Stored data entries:
++++++

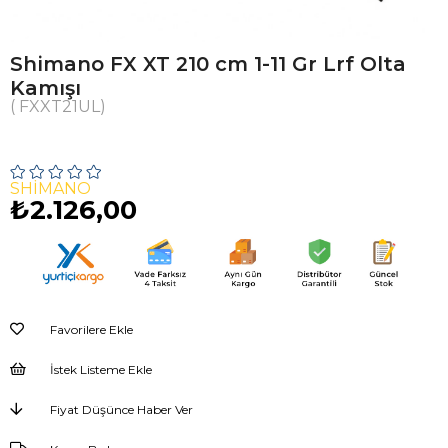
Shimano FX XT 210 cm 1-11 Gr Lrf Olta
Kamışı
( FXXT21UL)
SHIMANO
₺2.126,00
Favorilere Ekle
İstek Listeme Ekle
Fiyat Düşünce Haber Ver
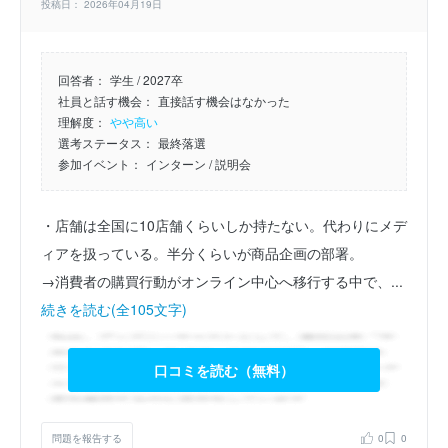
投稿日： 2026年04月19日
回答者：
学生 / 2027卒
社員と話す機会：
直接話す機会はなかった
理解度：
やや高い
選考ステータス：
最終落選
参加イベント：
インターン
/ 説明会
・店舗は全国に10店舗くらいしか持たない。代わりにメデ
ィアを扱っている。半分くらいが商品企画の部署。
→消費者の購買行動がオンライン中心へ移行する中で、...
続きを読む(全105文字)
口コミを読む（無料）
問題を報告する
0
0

++++++

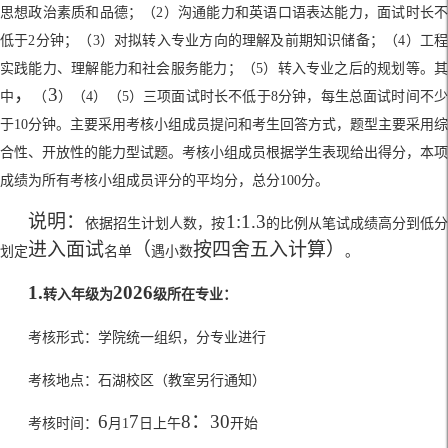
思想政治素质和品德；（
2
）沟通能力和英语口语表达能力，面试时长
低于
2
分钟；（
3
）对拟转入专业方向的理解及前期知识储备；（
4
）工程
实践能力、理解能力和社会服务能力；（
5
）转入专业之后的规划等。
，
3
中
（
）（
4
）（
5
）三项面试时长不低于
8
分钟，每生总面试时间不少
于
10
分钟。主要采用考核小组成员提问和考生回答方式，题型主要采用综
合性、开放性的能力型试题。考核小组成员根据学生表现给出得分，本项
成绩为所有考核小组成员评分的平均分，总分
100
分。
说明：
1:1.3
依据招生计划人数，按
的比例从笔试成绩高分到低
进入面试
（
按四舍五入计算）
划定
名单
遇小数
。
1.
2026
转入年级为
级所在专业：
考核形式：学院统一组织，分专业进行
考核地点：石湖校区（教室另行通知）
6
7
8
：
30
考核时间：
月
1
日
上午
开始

++++++

> [What is being asked]: Wherever the string "Ekle" shows up in a line above, tally that line, and answer with the final number alone.

> [Task solution]: 2